His audiences, Uys says, are multi-generational. People of "my generation remember the past. Many are awkward about race. But then there are the under-25s, who sometimes don't know what the f**k I'm talking about.

"I tell them to keep their phones on. Verwoerd? They must Google what they don't know."

Comparing his early work to today's, Uys says that for years it was obvious what the targets were. "There was one target and it was wrong. Boom. And there was an alternative."

He says he is grateful that we didn't have a Syria season.

"But the kids are pissed off. They were born after Mandela was freed and they have had a kak education. They don't have the money to go to university, and no facilities to get jobs. They are not stupid."

The Arab Spring could still come to South Africa, he warns, but while we have a democracy we must know whose fingers are in the pie, and know what the pie is.

"[Jacob] Zuma is going to be here for a long time - not as long as it will take to get an Australian visa - so read up about him. Find out about the man who is looking after your pension and your children's education."
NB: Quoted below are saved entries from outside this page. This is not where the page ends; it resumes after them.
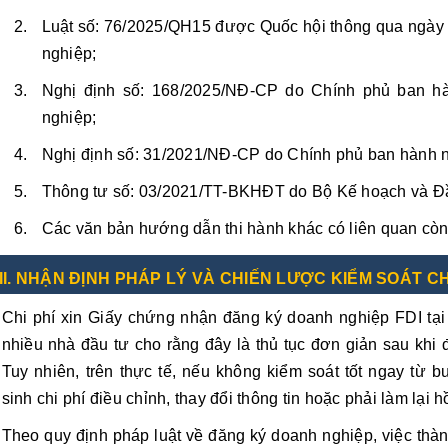
Luật số: 76/2025/QH15 được Quốc hội thông qua ngày 
nghiệp;
Nghị định số: 168/2025/NĐ-CP do Chính phủ ban h
nghiệp;
Nghị định số: 31/2021/NĐ-CP do Chính phủ ban hành n
Thông tư số: 03/2021/TT-BKHĐT do Bộ Kế hoạch và Đầ
Các văn bản hướng dẫn thi hành khác có liên quan còn 
II. NHẬN ĐỊNH PHÁP LÝ VÀ CHIẾN LƯỢC KIỂM SOÁT CH
Chi phí xin Giấy chứng nhận đăng ký doanh nghiệp FDI tạ
nhiều nhà đầu tư cho rằng đây là thủ tục đơn giản sau khi
Tuy nhiên, trên thực tế, nếu không kiểm soát tốt ngay từ 
sinh chi phí điều chỉnh, thay đổi thông tin hoặc phải làm lại h
Theo quy định pháp luật về đăng ký doanh nghiệp, việc th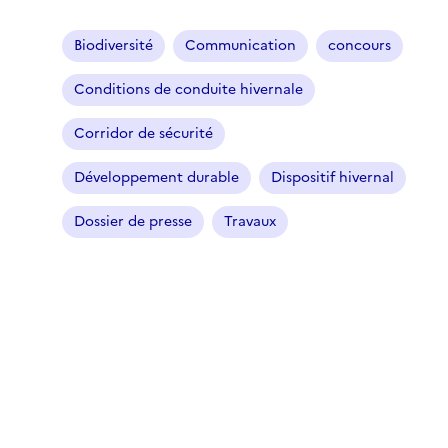
Biodiversité
Communication
concours
Conditions de conduite hivernale
Corridor de sécurité
Développement durable
Dispositif hivernal
Dossier de presse
Travaux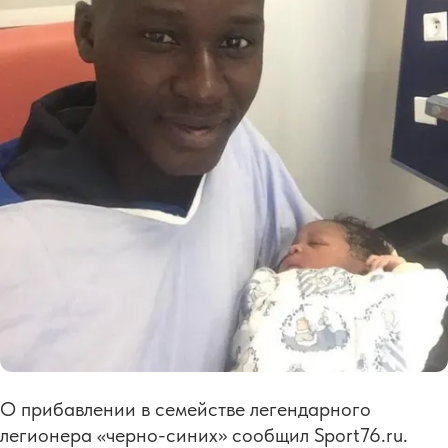
О прибавлении в семействе легендарного
легионера «черно-синих» сообщил Sport76.ru.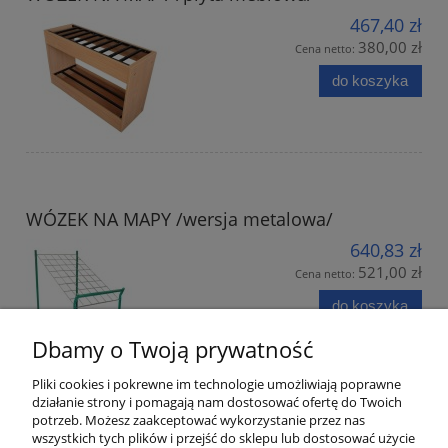
467,40 zł
380,00 zł
Cena netto:
do koszyka
WÓZEK NA MAPY /wersja metalowa/
640,83 zł
521,00 zł
Cena netto:
do koszyka
Dbamy o Twoją prywatność
Pliki cookies i pokrewne im technologie umożliwiają poprawne
działanie strony i pomagają nam dostosować ofertę do Twoich
potrzeb. Możesz zaakceptować wykorzystanie przez nas
wszystkich tych plików i przejść do sklepu lub dostosować użycie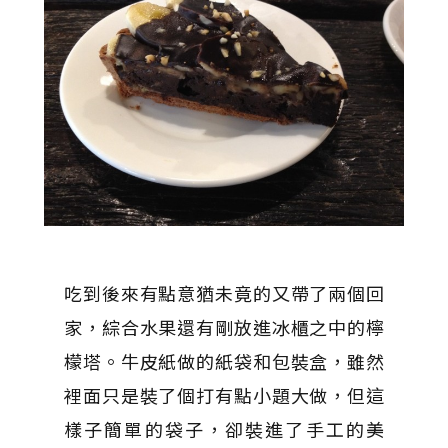
吃到後來有點意猶未竟的又帶了兩個回
家，綜合水果還有剛放進冰櫃之中的檸
檬塔。牛皮紙做的紙袋和包裝盒，雖然
裡面只是裝了個打有點小題大做，但這
樣子簡單的袋子，卻裝進了手工的美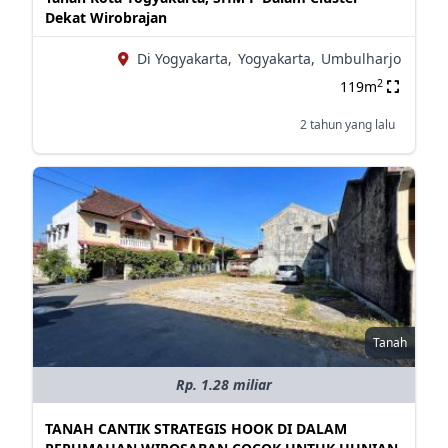
Dekat Wirobrajan
Di Yogyakarta,
Yogyakarta,
Umbulharjo
2
119m
2 tahun yang lalu
Tanah
Rp. 1.28 miliar
TANAH CANTIK STRATEGIS HOOK DI DALAM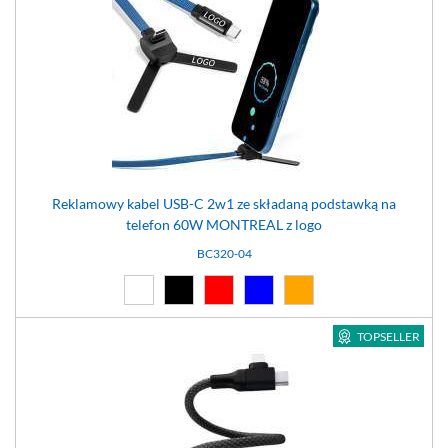
Reklamowy kabel USB-C 2w1 ze składaną podstawką na
telefon 60W MONTREAL z logo
BC320-04
Biały (01)
Czarny (02)
Czerwony (03)
Niebieski (04)
Pomarańczowy (14)
TOPSELLER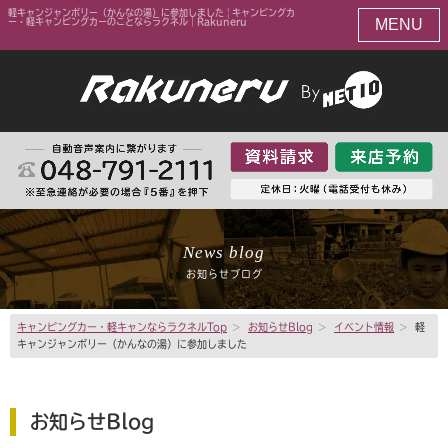
軽キャンジャンボリー（かんなの湯）に参加しました | キャンピングカ
MENU
ー・軽キャンピングカーのことならラクネル｜Rakuneru
News blog
お知らせブログ
キャンピングカー・軽キャンならラクネルTop
>
お知らせBlog
>
イベント情報
>
軽
キャンジャンボリー（かんなの湯）に参加しました
お知らせBlog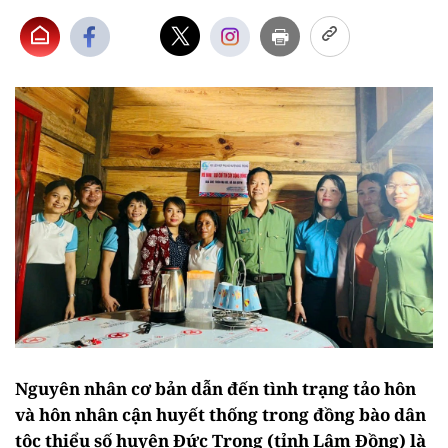
Nguyên nhân cơ bản dẫn đến tình trạng tảo hôn
và hôn nhân cận huyết thống trong đồng bào dân
tộc thiểu số huyện Đức Trọng (tỉnh Lâm Đồng) là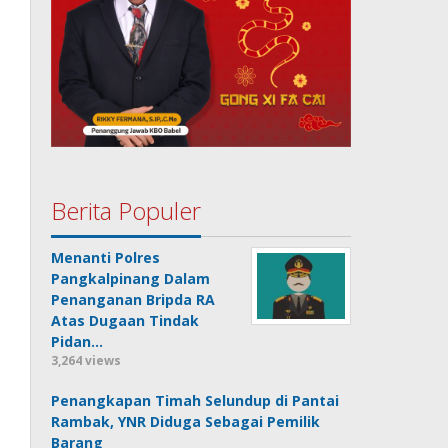
Berita Populer
Menanti Polres
Pangkalpinang Dalam
Penanganan Bripda RA
Atas Dugaan Tindak
Pidan…
3,264 views
Penangkapan Timah Selundup di Pantai
Rambak, YNR Diduga Sebagai Pemilik
Barang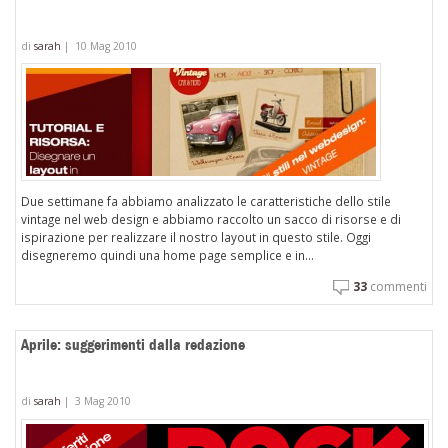
di
sarah
|
10 Mag 2010
Due settimane fa abbiamo analizzato le caratteristiche dello stile
vintage nel web design e abbiamo raccolto un sacco di risorse e di
ispirazione per realizzare il nostro layout in questo stile. Oggi
disegneremo quindi una home page semplice e in...
33
commenti
Aprile: suggerimenti dalla redazione
di
sarah
|
3 Mag 2010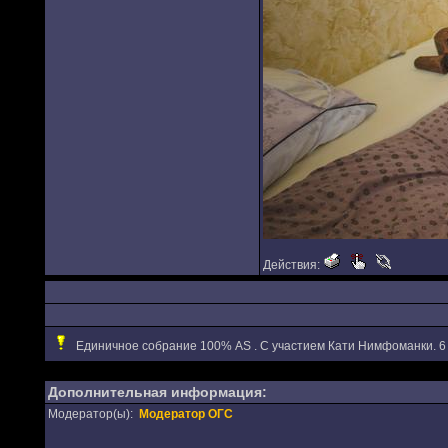
Действия:
Единичное собрание 100% AS . С участием Кати Нимфoманки. 6
Дополнительная информация:
Модератор(ы):
Модератор ОГС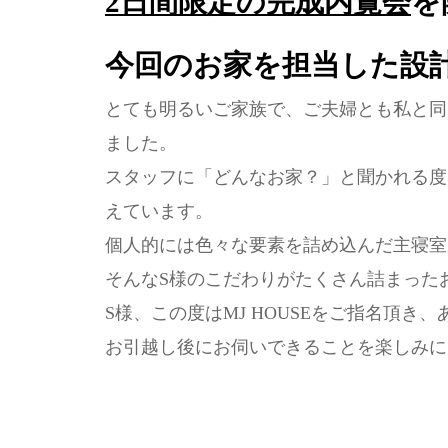
2日間限定の完成内覧会
を
今回のお家を担当した設
とても明るいご家族で、ご夫婦とも私と同
ました。
スタッフに「どんなお家？」と聞かれる度
えています。
個人的には色々な要素を詰め込んだ主寝室
そんなS様のこだわりがたくさん詰まった
S様、この度はMJ HOUSEをご指名頂き
お引越し後にお伺いできることを楽しみに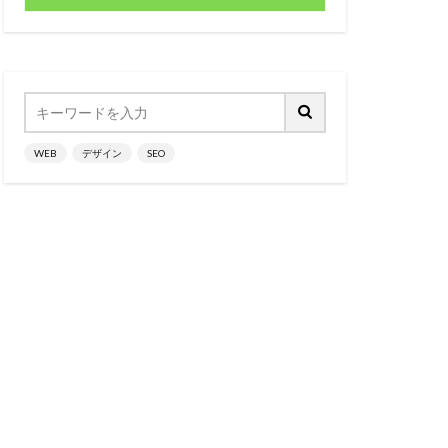
WEB
デザイン
SEO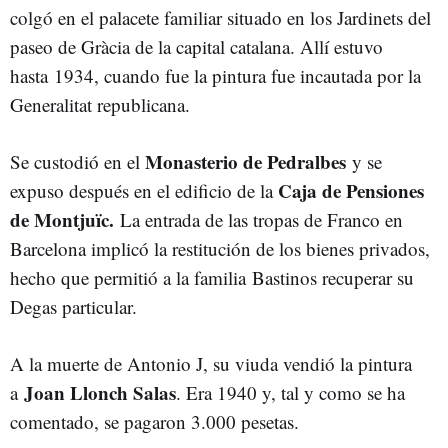
colgó en el palacete familiar situado en los Jardinets del
paseo de Gràcia de la capital catalana. Allí estuvo
hasta 1934, cuando fue la pintura fue incautada por la
Generalitat republicana.
Monasterio de Pedralbes
Se custodió en el
y se
Caja de Pensiones
expuso después en el edificio de la
de Montjuïc.
La entrada de las tropas de Franco en
Barcelona implicó la restitución de los bienes privados,
hecho que permitió a la familia Bastinos recuperar su
Degas particular.
A la muerte de Antonio J, su viuda vendió la pintura
Joan Llonch Salas
a
. Era 1940 y, tal y como se ha
comentado, se pagaron 3.000 pesetas.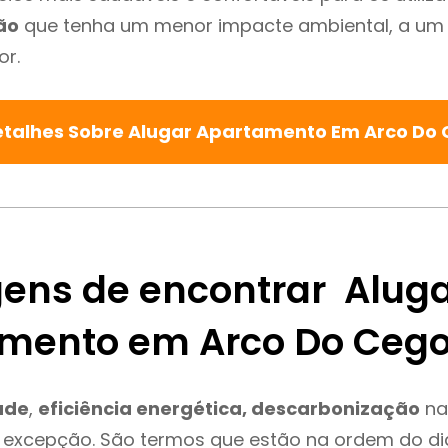
ão
que tenha um menor impacte ambiental, a um 
or.
etalhes Sobre Alugar Apartamento Em Arco Do
ens de encontrar Alug
mento em Arco Do Ceg
ade
,
eficiência energética, descarbonização
na
 excepção. São termos que estão na ordem do di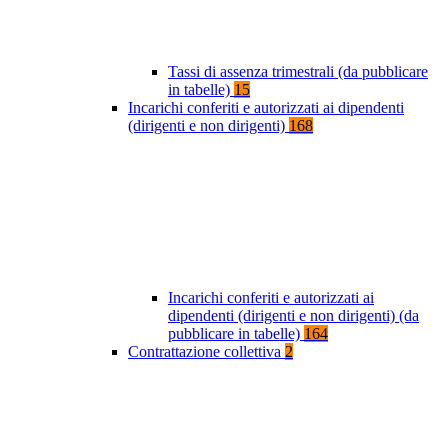
Tassi di assenza trimestrali (da pubblicare
in tabelle)
15
Incarichi conferiti e autorizzati ai dipendenti
(dirigenti e non dirigenti)
168
Incarichi conferiti e autorizzati ai
dipendenti (dirigenti e non dirigenti) (da
pubblicare in tabelle)
164
Contrattazione collettiva
2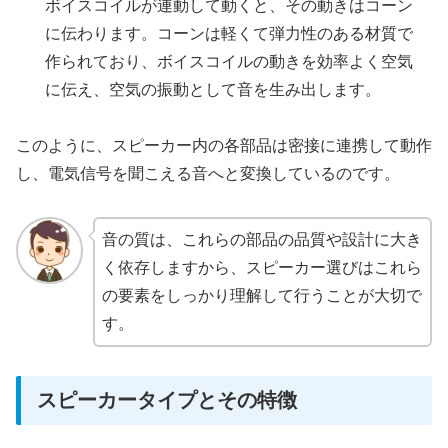
ボイスコイルが連動して動くと、その動きはコーン
に伝わります。コーンは軽くて弾力性のある材質で
作られており、ボイスコイルの動きを効率よく空気
に伝え、空気の振動として音を生み出します。
このように、スピーカー内の各部品は密接に連携して動作
し、電気信号を聞こえる音へと変換しているのです。
音の質は、これらの部品の品質や設計に大き
く依存しますから、スピーカー選びはこれら
の要素をしっかり理解して行うことが大切で
す。
スピーカータイプとその特徴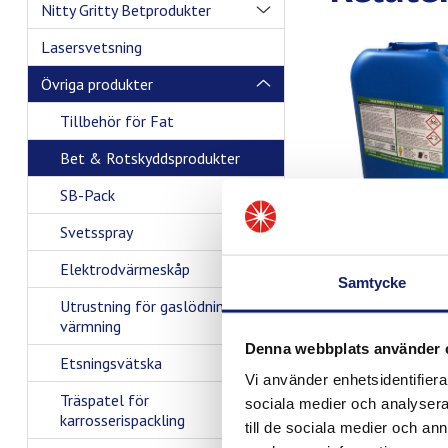
Nitty Gritty Betprodukter
Lasersvetsning
Övriga produkter
Tillbehör för Fat
Bet & Rotskyddsprodukter
SB-Pack
Svetsspray
Elektrodvärmeskåp
Samtycke
Utrustning för gaslödning /
värmning
Denna webbplats använder 
Etsningsvätska
Vi använder enhetsidentifierar
Träspatel för
sociala medier och analysera 
karrosserispackling
till de sociala medier och a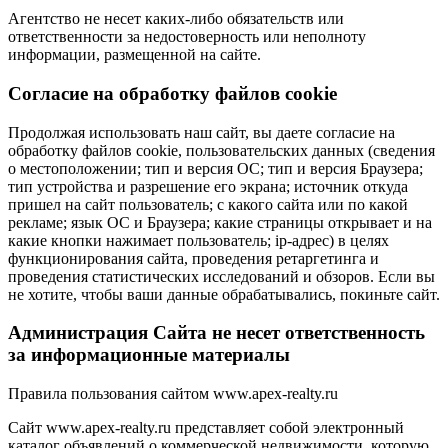
Агентство не несет каких-либо обязательств или
ответственности за недостоверность или неполноту
информации, размещенной на сайте.
Cогласие на обработку файлов cookie
Продолжая использовать наш сайт, вы даете согласие на
обработку файлов cookie, пользовательских данных (сведения
о местоположении; тип и версия ОС; тип и версия Браузера;
тип устройства и разрешение его экрана; источник откуда
пришел на сайт пользователь; с какого сайта или по какой
рекламе; язык ОС и Браузера; какие страницы открывает и на
какие кнопки нажимает пользователь; ip-адрес) в целях
функционирования сайта, проведения ретаргетинга и
проведения статистических исследований и обзоров. Если вы
не хотите, чтобы ваши данные обрабатывались, покиньте сайт.
Администрация Сайта не несет ответственность
за информационные материалы
Правила пользования сайтом www.apex-realty.ru
Сайт www.apex-realty.ru представляет собой электронный
каталог объявлений о коммерческой недвижимости, которую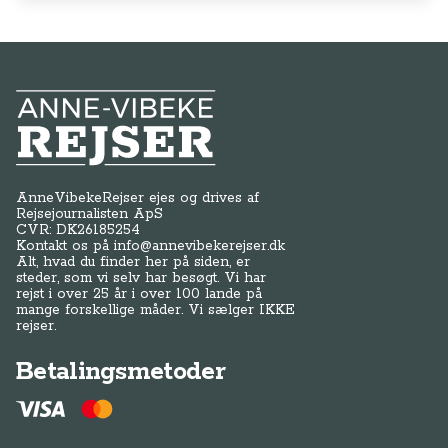
Anne-Vibeke Rejser
AnneVibekeRejser ejes og drives af
Rejsejournalisten ApS
CVR: DK
26185254
Kontakt os på
info@annevibekerejser.dk
Alt, hvad du finder her på siden, er
steder, som vi selv har besøgt. Vi har
rejst i over 25 år i over 100 lande på
mange forskellige måder. Vi sælger IKKE
rejser.
Betalingsmetoder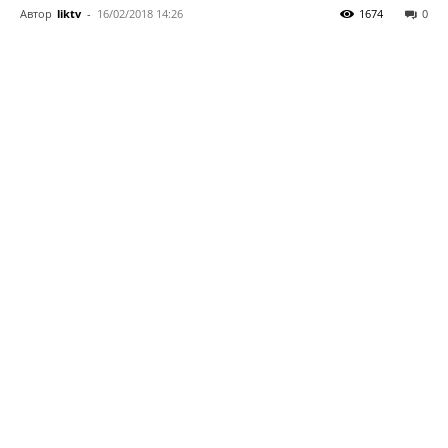
Автор
liktv
-
16/02/2018 14:26
1674
0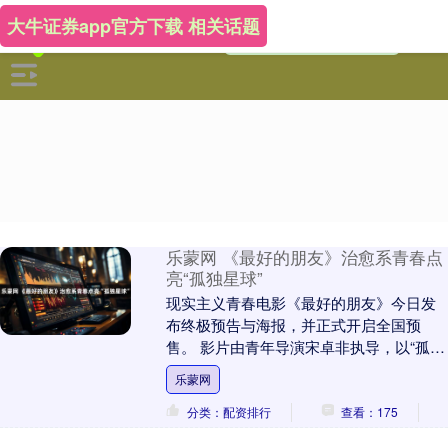
大牛证券app官方下载 相关话题
乐蒙网 《最好的朋友》治愈系青春点
亮“孤独星球”
现实主义青春电影《最好的朋友》今日发
布终极预告与海报，并正式开启全国预
售。 影片由青年导演宋卓非执导，以“孤独
症”为切口，展开了一场关于包容与理解的
乐蒙网
青春对话。高....
分类：配资排行
查看：175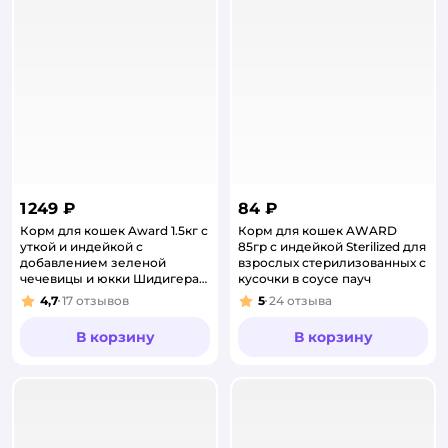
1 249 ₽
84 ₽
Корм для кошек Award 1.5кг с
Корм для кошек AWARD
уткой и индейкой с
85гр с индейкой Sterilized для
добавлением зеленой
взрослых стерилизованных с
чечевицы и юкки Шидигера
кусочки в соусе пауч
hairball Indoor для выведения
4,7
17
отзывов
5
24
отзыва
Рейтинг:
Рейтинг:
шерст
В корзину
В корзину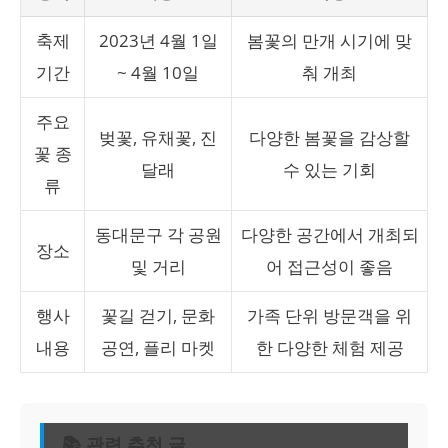
축제
2023년 4월 1일
봄꽃의 만개 시기에 맞
기간
~ 4월 10일
춰 개최
주요
벚꽃, 유채꽃, 진
다양한 봄꽃을 감상할
꽃 종
달래
수 있는 기회
류
동대문구 각 공원
다양한 공간에서 개최되
장소
및 거리
어 접근성이 좋음
행사
꽃길 걷기, 문화
가족 단위 방문객을 위
내용
공연, 플리 마켓
한 다양한 체험 제공
📚 관련 추천 글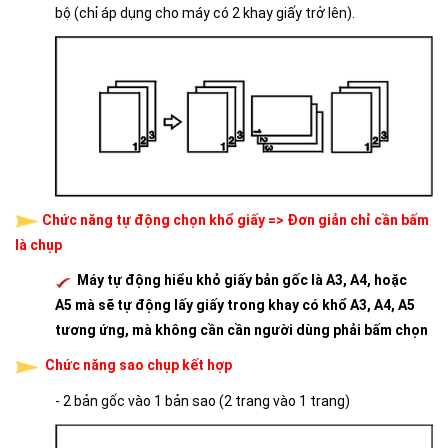
bộ (chỉ áp dụng cho máy có 2 khay giấy trở lên).
Chức năng tự động chọn khổ giấy =>
Đơn giản chỉ cần bấm
là chụp
Máy tự động hiểu khỏ giấy bản gốc là A3, A4, hoặc
A5 mà sẽ tự động lấy giấy trong khay có khổ A3, A4, A5
tương ứng, mà không cần cần người dùng phải bấm chọn
Chức năng sao chụp kết hợp
- 2 bản gốc vào 1 bản sao (2 trang vào 1 trang)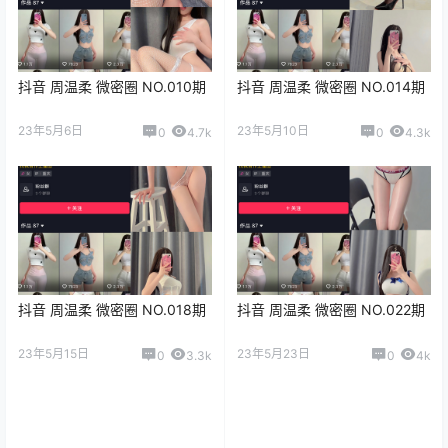
抖音 周温柔 微密圈 NO.010期
抖音 周温柔 微密圈 NO.014期
23年5月6日
23年5月10日
0
4.7k
0
4.3k
抖音 周温柔 微密圈 NO.018期
抖音 周温柔 微密圈 NO.022期
23年5月15日
23年5月23日
0
3.3k
0
4k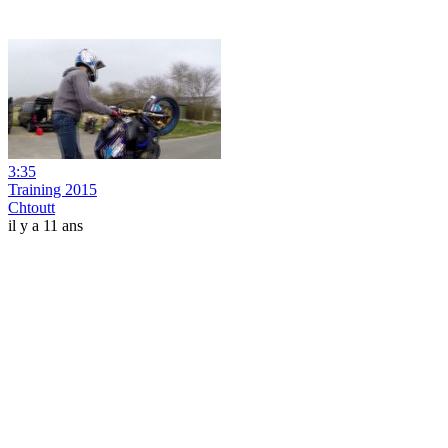
3:35
Training 2015
Chtoutt
il y a 11 ans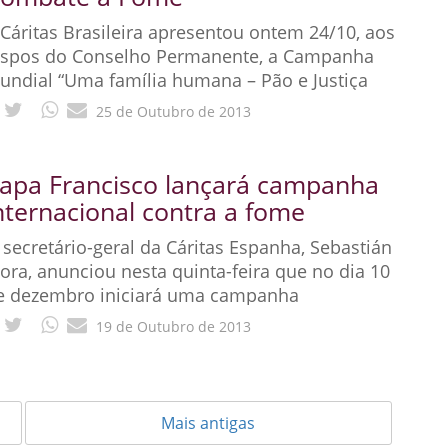
 Cáritas Brasileira apresentou ontem 24/10, aos
ispos do Conselho Permanente, a Campanha
undial “Uma família humana – Pão e Justiça
ara todos”, a ser lançada em 10
25 de Outubro de 2013
apa Francisco lançará campanha
nternacional contra a fome
 secretário-geral da Cáritas Espanha, Sebastián
ora, anunciou nesta quinta-feira que no dia 10
e dezembro iniciará uma campanha
nternacional para combater a fome
19 de Outubro de 2013
Mais antigas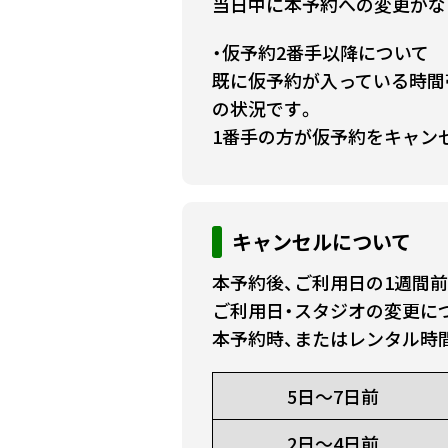
当日中に本予約への変更がな
・仮予約2番手以降について
既に仮予約が入っている時間
の状況です。
1番手の方が仮予約をキャン
キャンセルについて
本予約後、ご利用日の1週間
ご利用日・スタジオの変更に
本予約時、またはレンタル時
5日～7日前
2日～4日前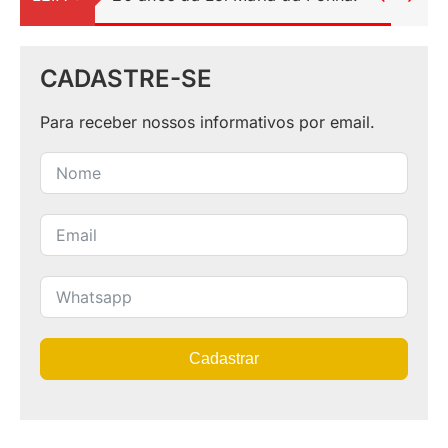
CADASTRE-SE
Para receber nossos informativos por email.
Cadastrar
Talking about the Zumification of South Africa, Uys says on the one hand: "I am delighted to see a South African president and not a copy of a British president like Thabo Mbeki was.

"I like Zuma's skins, his singing, but don't underestimate him. He is very astute and very clever. He is like a chameleon."

Uys says Zuma watched quietly as Julius Malema performed political theatre and did nothing, but, "suddenly out comes his tongue."

But the 67-year-old satirist and performer, who has lost none of his enthusiasm and active interest in politics, says the secrecy bill will change everything again.

"If it is passed, I will guarantee the audience that every one of my boxes has a secret. What are the police going to do? Come every night? I am not going to keep quiet. N.O. No."

  • An Audience with Pieter-Dirk Eish opens on Tuesday and runs until May 25 at the Theatre on the Square, Sandton.


I'm listening to . an iPod with more music on it than I have ever collected or collectively listened to in my life.

Reading . Hilary Mantel's massive paperback Wolf Hall, which doesn't allow you to skip a word or a paragraph.

Eating at . La Perla restaurant, Beach Road, Sea Point, which is my stomach's favourite retro experience. Been happy there since the 1960s.

Drinking . in the garden of the Mount Nelson Hotel in Cape Town with a perfectly etched Table Mountain against the bluest sky. Was it all filmed against green in a studio and then photo-shopped?

Watching . an albino squirrel preen and behave like a movie star on a branch before he leaps down and steals a nut out of the bowl next to the glass of chardonnay.

The funniest thing I've heard . is the mindless optimism about the Protection of State Information Act which kicks us back into the Broederbond dark ages.